Since the two column names contain commas, the cells need to be escaped with quotation marks so that the internal comma is not interpreted as a record separator. If you parse that file with Python's built-in CSV parser you get the following result:

"Col	1"	Col,2
item1	item2

While the first cell above appears to be four characters in length, it is actually five. The first character is U+FEFF (ZERO WIDTH NO-BREAK SPACE). Since the first cell starts with U+FEFF (ZERO WIDTH NO-BREAK SPACE), rather than U+0022 (QUOTATION MARK), the first comma is unescaped so it is interpreted as the record separator.

Since the byte-order mark is invisible when rendered, simply printing the content will not reveal the issue. It is visible in a hexdump produced with hexdump -C on Linux or Format-Hex in Windows Powershell. In the output from hexdump -C below, you can see that there is content before the quotation mark and that content matches the UTF-8-encoded byte-order mark of 0xEF, 0xBB, 0xBF.

00000000  ef bb bf 22 43 6f 6c 2c  31 22 2c 22 43 6f 6c 2c  |..."Col,1","Col,|
00000010  32 22 0d 0a 69 74 65 6d  31 2c 69 74 65 6d 32 0d  |2"..item1,item2.|
00000020  0a                                                |.|

CSV_COLS Output File

When media selectors are used, a copy of the input file with the specified sections replaced by component output is produced. The URI to the file will be present in the $.media.*.mediaSelectorsOutputUri field.

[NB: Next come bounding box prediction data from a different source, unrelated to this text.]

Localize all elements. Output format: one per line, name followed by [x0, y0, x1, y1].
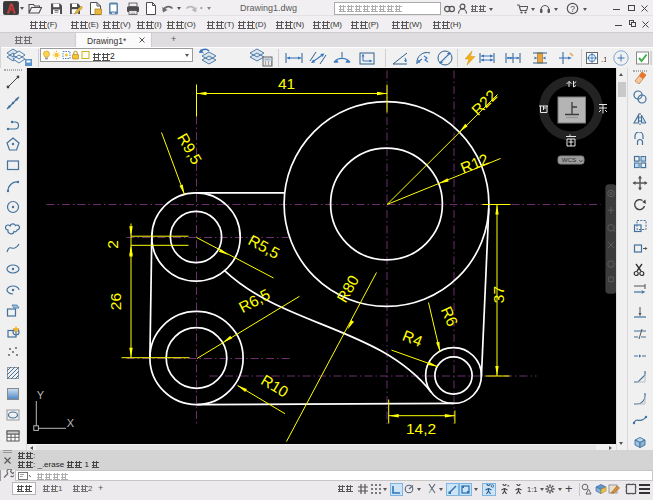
svg-text:R9,5: R9,5 [174, 130, 205, 167]
svg-text:R4: R4 [400, 327, 425, 350]
svg-text:R80: R80 [333, 272, 362, 305]
svg-text:R6: R6 [438, 304, 462, 329]
svg-text:2: 2 [104, 240, 121, 249]
svg-text:Y: Y [37, 389, 45, 401]
svg-text:?: ? [570, 4, 575, 14]
svg-text:WCS: WCS [562, 156, 576, 163]
svg-text:R6,5: R6,5 [236, 285, 273, 315]
svg-text:A: A [7, 2, 16, 16]
svg-text:14,2: 14,2 [406, 420, 436, 437]
svg-text:R12: R12 [458, 150, 491, 176]
svg-text:37: 37 [490, 286, 507, 303]
svg-text:R10: R10 [258, 371, 291, 400]
svg-text:.1: .1 [601, 55, 606, 64]
svg-text:26: 26 [107, 293, 124, 310]
svg-text:41: 41 [278, 75, 295, 92]
svg-text:R22: R22 [468, 87, 500, 119]
svg-text:R5,5: R5,5 [246, 231, 283, 261]
svg-text:X: X [67, 417, 75, 429]
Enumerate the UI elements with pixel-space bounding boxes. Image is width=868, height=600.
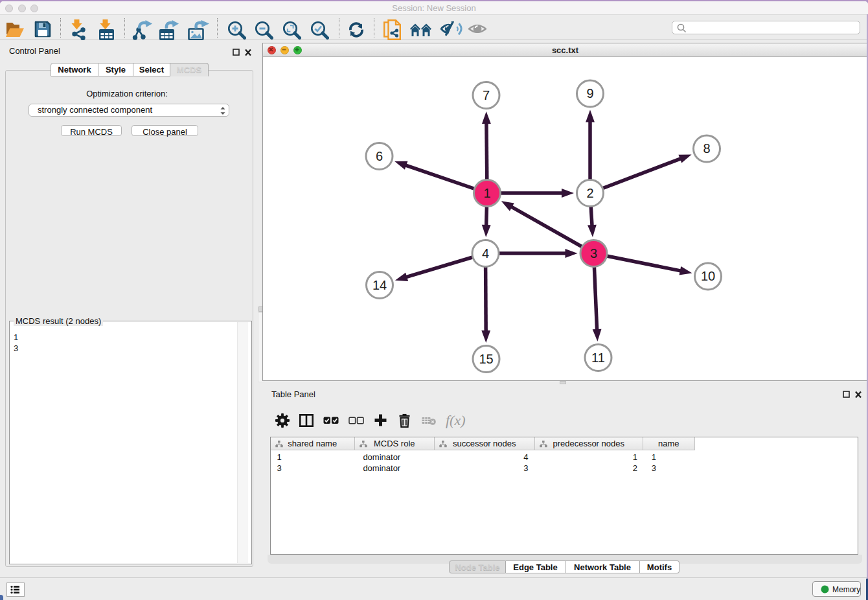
svg-text:6: 6: [376, 149, 383, 163]
svg-text:7: 7: [483, 88, 490, 102]
svg-text:9: 9: [586, 86, 593, 100]
svg-text:8: 8: [703, 141, 710, 156]
svg-text:2: 2: [586, 186, 593, 200]
svg-text:11: 11: [591, 351, 605, 365]
svg-text:14: 14: [372, 278, 387, 292]
svg-text:3: 3: [590, 246, 597, 260]
svg-text:1: 1: [483, 186, 490, 200]
svg-text:10: 10: [701, 269, 715, 283]
svg-text:15: 15: [479, 352, 493, 366]
svg-text:4: 4: [482, 246, 489, 260]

Below is an example of a job that uses CSV_COLS media selectors. The job uses a two-stage pipeline. The first stage performs language identification. The second performs translation.

{
    "algorithmProperties": {},
    "buildOutput": true,
    "jobProperties": {},
    "media": [
        {
            "mediaUri": "file:///opt/mpf/share/remote-media/test-csv-translation.csv",
            "properties": {},
            "mediaSelectorsOutputAction": "ARGOS TRANSLATION (WITH FF REGION AND NO TASK MERGING) ACTION",
            "mediaSelectors": [
                {
                    "type": "CSV_COLS",
                    "expression": "Spanish",
                    "resultDetectionProperty": "TRANSLATION",
                    "selectionProperties": {}
                },
                {
                    "type": "CSV_COLS",
                    "expression": "Chinese",
                    "resultDetectionProperty": "TRANSLATION",
                    "selectionProperties": {}
                }
            ]
        }
    ],
    "pipelineName": "ARGOS TRANSLATION (WITH FASTTEXT LANGUAGE ID) TEXT FILE PIPELINE",
    "priority": 4
}

The input file, test-csv-translation.csv, contains the content below.

English,Spanish,Chinese
"Hello, how are you?","¿Hola, cómo estás?",你好吗？
Where is the library?,¿Dónde está la biblioteca?,图书馆在哪里？
What time is it?,¿Qué hora es?,现在是几奌？

The mediaSelectorsOutputUri field from the output object will refer to a document containing the content below.

English,Spanish,Chinese
"Hello, how are you?","Hello, how are you?",How are you?
Where is the library?,Where's the library?,Where's the library?
What time is it?,What time is it?,What time is it?

If MEDIA_SELECTORS_DELIMETER was set to " | Translation: ", the file would contain the content below.

English,Spanish,Chinese
"Hello, how are you?","¿Hola, cómo estás? | Translation: Hello, how are you?",你好吗？ | Translation: How are you?
Where is the library?,¿Dónde está la biblioteca? | Translation: Where's the library?,图书馆在哪里？ | Translation: Where's the library?
What time is it?,¿Qué hora es? | Translation: What time is it?,现在是几奌？ | Translation: What time is it?